Summary of Chapter One: Figures in the Distance
The first person narrative begins without introduction, telling memories from age ten of the little girl who will later be identified as Annie John. It is not stated, but the little girl is a native of Antigua, an island in the Caribbean. She tells of the summer vacation she first became aware of death. Her family was living in an isolated place in the country where she had to feed the pigs and eat duck's eggs. She saw figures in the distance, and her mother explained that it was a funeral to bury a child.
Later, after they moved back to town, a little girl named Nalda died in Annie's mother's arms. Nalda had a fever and died suddenly. The narrator's own mother had to prepare the child's body for the funeral. She and her little friends tell stories about people they know who died. The narrator goes on with a list of people and how they died. She begins to go to funerals. She looks at the dead in their coffins. Finally, someone she knows who is her own age, dies. She spends all day at the funeral instead of going to the market for her mother to get the fish for dinner. Then she lies to her mother, saying the fishermen did not go to sea that day. The mother shows her the fish that the market man brought, and she is punished by having to eat alone.
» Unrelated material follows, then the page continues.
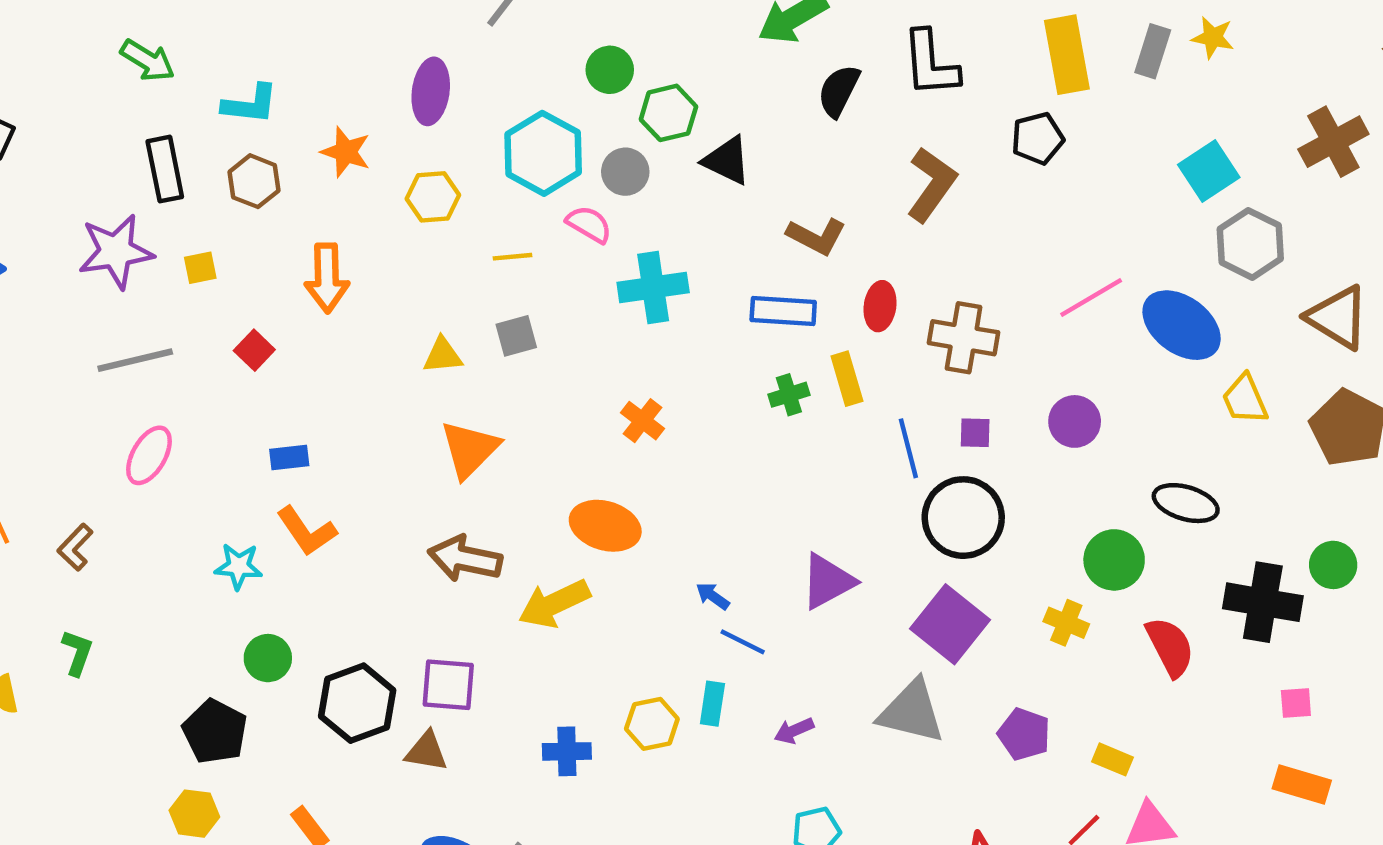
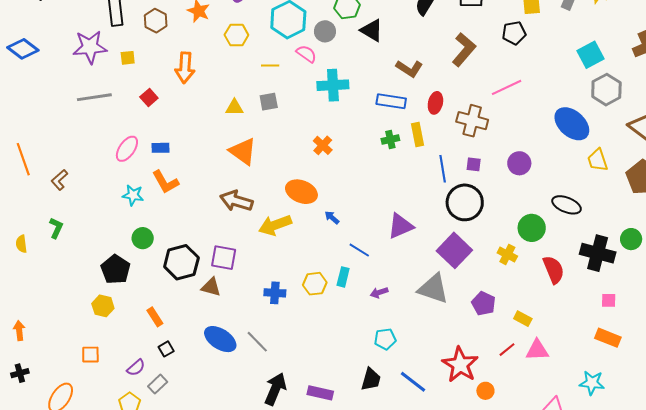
pink line: (1091, 297) -> (507, 87), moved
orange triangle: (470, 449) -> (243, 151), turned -44
pink ellipse: (149, 455) -> (127, 149), moved
blue arrow: (713, 596) -> (332, 218), moved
Commentary on Chapter One: Figures in the Distance
The narrator did not know that children died until this experience, but she, like everyone in Antigua, is afraid of the dead. The spirits of the dead wait for you under trees and try to go home with you, she points out. Sometimes they follow you until you give up and die. She refers to the belief in the wandering spirits of the dead who bring harm to the living. The whole narrative is permeated with the beliefs of obeah, a native form of voodoo or magic, derived from African religions. The narrator brings up obeah as a natural part of her everyday life in Antigua.
The narrative is from a child's point of view. She records the details she is interested in without a moral perspective. She tells about tormenting another girl at school until she cries but does not act sorry about it. The chapter conveys the child's obsession with death and what she knows about it. She knows the local obeah beliefs about spirits. She tries to see if the dead look the same as the living and can see they do not. An important detail at the end of the chapter concerns her lie to her mother. The mother punishes her with isolation and says she will not kiss her goodnight. The mother relents, however, and kisses the daughter. The changing mother-daughter relationship is a main theme of the story.